I'd like to know if this simple sentence is correct:

나 한국어 안 이해해요.
The verb "to understand" is 이해하다, but I am not sure if it is conjugated that way ( it sounds weird when pronouncing it), and, I am not too sure I got the grammar part right..
Thanks in advance!


----------



## coffee99

안녕 하세요!!

I'm no Korean, but I think you could say: 
"나는 한국어 이해 못 해요" 

But I think people would often just say: "한국어 이해 못 해요" or "한국어 못 해요" or "한국어 잘 못 해요" (so, omitting "나는").

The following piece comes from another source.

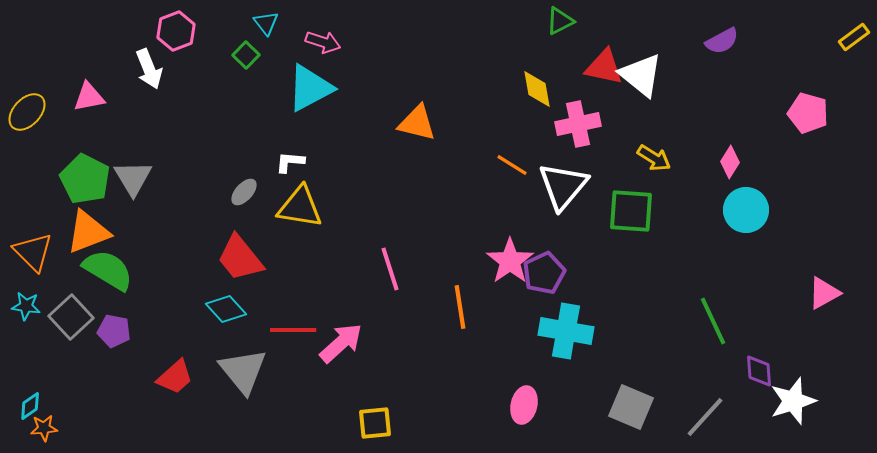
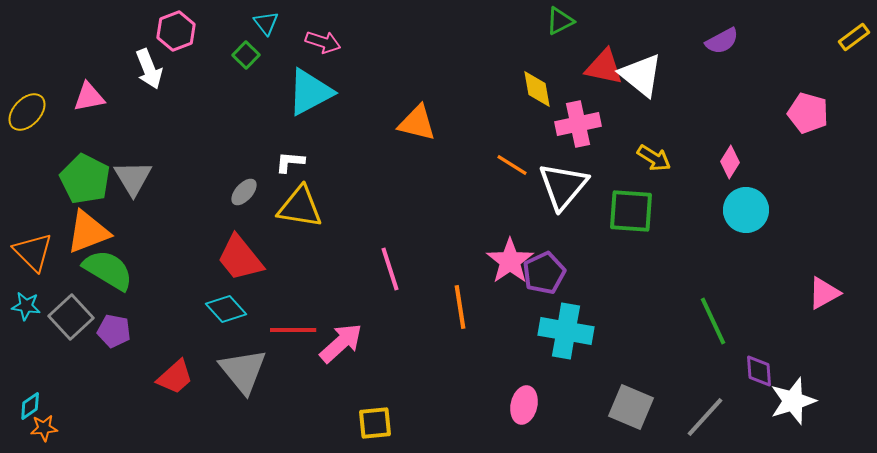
cyan triangle at (310, 88): moved 4 px down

못 is a different way of conjugating to express a negative idea. I think "안 해요" sounds like "I don't" in English, whereas "못 해요" is more like "I can't".

Hope that helps


----------



## wide12

Hi!
Thanks for your answer, but

한국어 잘 못 해요

That sentence is a little confusing for me :
잘 (I don't know what is that, I guess it is a grammar part)
못 can't
해요 = do
So it's like...I can't Korean, right?
I always thought that if you want to negate a verb, you just can add 못 or 안 before the verb (although I know these are the short negations, and there are also the "long" negations)
Thanks!!


----------



## Snubby

wide12 said:


> Hi!
> Thanks for your answer, but
> 
> 한국어 잘 못 해요
> 
> That sentence is a little confusing for me :
> 잘 (I don't know what is that, I guess it is a grammar part)
> 못 can't
> 해요 = do
> So it's like...I can't korean, right?
> I always thought that if you want to negate a verb, you just can add 못 or 안 before the verb (although I know these are the short negations, and there are also the "long" negations)
> Thanks!!


 
잘 means well, so the sentence is: I can't speak Korean well.
못 is used for negative abilities ("I can't do ___"), whereas 안 negates a descriptive verb (makes something NOT what the descriptive verb describes it to be). At least as far as I know, with my own limitations in Korean.
행복하시기를...


----------



## 코미디 갤러리

I would say
전 한국말 잘 (either 못해요 or 못합니다.)

한국어 is the language itself in terms of linguistics and classification, whereas 한국말 (or 우리말) has to do with actual spoken/written language.


----------



## parnassian

Snubby's explanation was comparatively perferct, I believe. 

Thanks.


----------



## maghanish2

Wouldn't you need to add the direct object particle?  So it would read:
전 한국말*을* 이해 못 합니다?

감사합니다


----------



## wide12

One question..why is not the verb 이해하다 or the verb 말하다  used ? is it corect to use those verbs in the sentence instead of 하다?


----------



## nhk9

wide12 said:


> One question..why is not the verb 이해하다 or the verb 말하다  used ? is it corect to use those verbs in the sentence instead of 하다?



both can be used.

there's a tendency to use just "하다" instead of "말하다". It's just convention.

so, "how do you say it?"  is more often rendered as "뭐라고 하느
냐?" instead of "뭐라고 말하느냐?"

이해 can be interpreted as "comprehend".  as you can see, it has a more "formal" feel to it.  since we don't go around and say "i don't comprehend russian", they don't use 이해 much either.  이해 is used in situations where you don't understand a concept.


----------